[Saved entries]
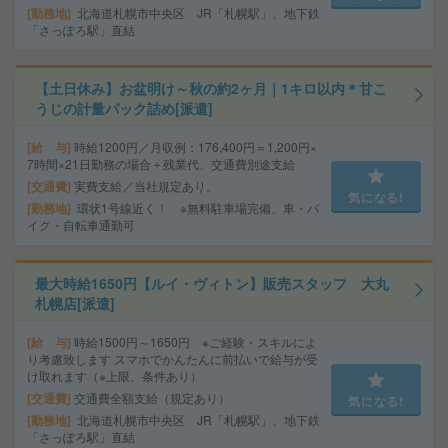
勤務地
北海道札幌市中央区 JR「札幌駅」、地下鉄
「さっぽろ駅」直結
【土日休み】お盆明け～秋の約2ヶ月｜1キロ以内＊甘こ
うじの計量パック詰め[派遣]
給 与
時給1200円／月収例：176,400円＝1,200円×
7時間×21日勤務の場合＋残業代、交通費別途支給
交通費
実費支給／当社規定あり。
気になる!
勤務地
環状1号線近く！ ※無料駐車場完備、車・バ
イク・自転車通勤可
最大時給1650円【ルイ・ヴィトン】販売スタッフ 大丸
札幌店[派遣]
給 与
時給1500円～1650円 ※ご経験・スキルによ
り考慮致します スマホでかんたんに前払いで給与が受
け取れます（※上限、条件あり）
交通費
交通費全額支給（規定あり）
気になる!
勤務地
北海道札幌市中央区 JR「札幌駅」、地下鉄
「さっぽろ駅」直結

> **Work to be completed**: This exercise asks for the line with "時給1500円～1650円 ※ご経験・スキルによ" and all lines after it through the end of the records above, retyped exactly and with nothing else.

> **Finished exercise**:
時給1500円～1650円 ※ご経験・スキルによ
り考慮致します スマホでかんたんに前払いで給与が受
け取れます（※上限、条件あり）
交通費
交通費全額支給（規定あり）
気になる!
勤務地
北海道札幌市中央区 JR「札幌駅」、地下鉄
「さっぽろ駅」直結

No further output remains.